The New South Wales Ambulance aeromedical operations unit has brought its first PC-24 into service. The unit decided to purchase two PC-24s in 2021, to further increase its operational capabilities, and will use them to provide aeromedical services over an area of approximately 800,000 square kilometres. It is anticipated that the Super Versatile Jet will conduct around 800 flights, transferring approximately 6,500 patients, during its first year of service.

"The PC-24 increases the capability of our aeromedical operations and is ideal for the long distances we have to cover in Australia. It will be a great asset to our clinical staff and patients," says NSW Ambulance commissioner Dr Dominic Morgan. "Our dedicated team of flight nurses, doctors and pilots already provide high-level clinical care for all patients throughout NSW. That level of care will be enhanced thanks to the increased range, speed and optimised internal medical fit-out of these aircraft. These two new jets will complement the existing five Beechcraft King Air 350Cs in the NSW Ambulance fleet."

The PC-24s will be operated and maintained by Pel-Air as part of a 10 year contract with NSW Ambulance. Pel-Air chairman, the Hon John Sharp AM says: "Pel-Air congratulates NSW Ambulance for making this significant visionary investment in aerial emergency medical response. This aircraft is a game changer for aeromedical services in a state as vast as NSW, and will help NSW Ambulance save lives."

Aerolite in Switzerland and Total Aerospace Solutions in Sydney have been contracted to complete the medical fit out of the aircraft.

The PC-24 air ambulance jet has a patient loading door. Patients can be loaded and unloaded by means of an electrically powered loading device or alternatively with a ramp.

"The PC-24 is no stranger to the aeromedical space; it's a highly sought after platform for many of the top aeromedical organisations around the world," says Pilatus Australia CEO Sebastian Lip. "Like the aircraft, the aeromedical configuration has proven itself in some of the harshest operating conditions anywhere.
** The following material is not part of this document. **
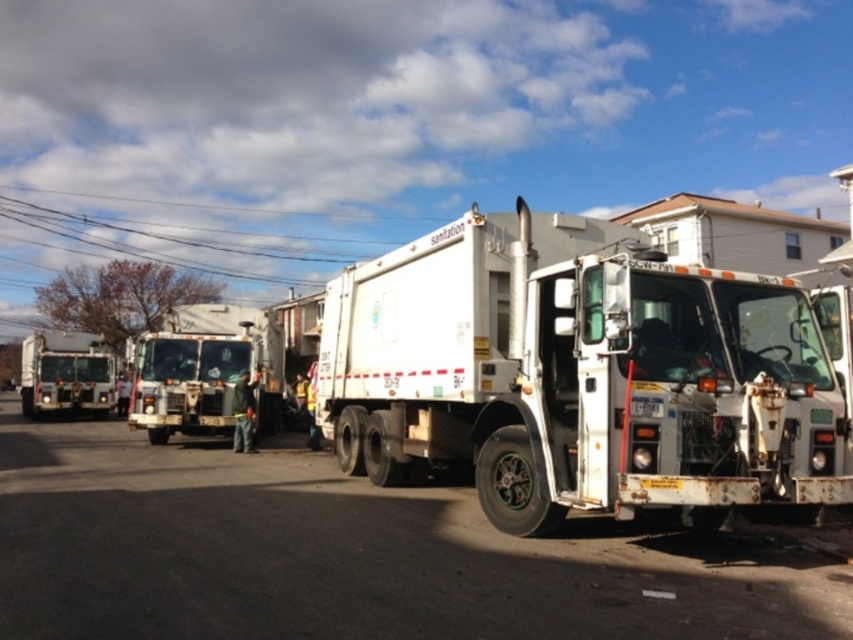 Who is shorter, white matte garbage truck at center or white glossy garbage truck at left?

With less height is white glossy garbage truck at left.

Can you confirm if white matte garbage truck at center is wider than white glossy garbage truck at left?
We're extremely proud that the New South Wales Ambulance has chosen our aircraft to save lives and serve its community."

"These two new jets are equipped with the latest technology and medical equipment to better serve our patients, flight nurses, doctors and pilots," says Minister for Health Ryan Park. "These jets can fly faster and further without the need for refuelling, and they will be an invaluable resource for communities in regional, rural and remote NSW. Whether responding to a motor vehicle accident or transferring a critically ill patient from a regional hospital to a tertiary health facility, these PC-24 aircraft will be a major boost for the health of regional and remote communities throughout NSW. NSW Ambulance is the first state government ambulance service in Australia to specifically design the PC-24 interior and patient fit-out for aeromedical operations."

Member for Heffron Minister Ron Hoenig joined Minister Park at Sydney airport to take a first look at the new aircraft. "NSW Ambulance has an incredible aeromedical history and has been operating one of its bases out of Kingsford Smith for more than 55 years," he says. "I am sure these new planes will make a welcome addition to operations based out of Mascot when they enter service."

Both PC-24s aircraft will be ready to treat and transport patients by mid-2024.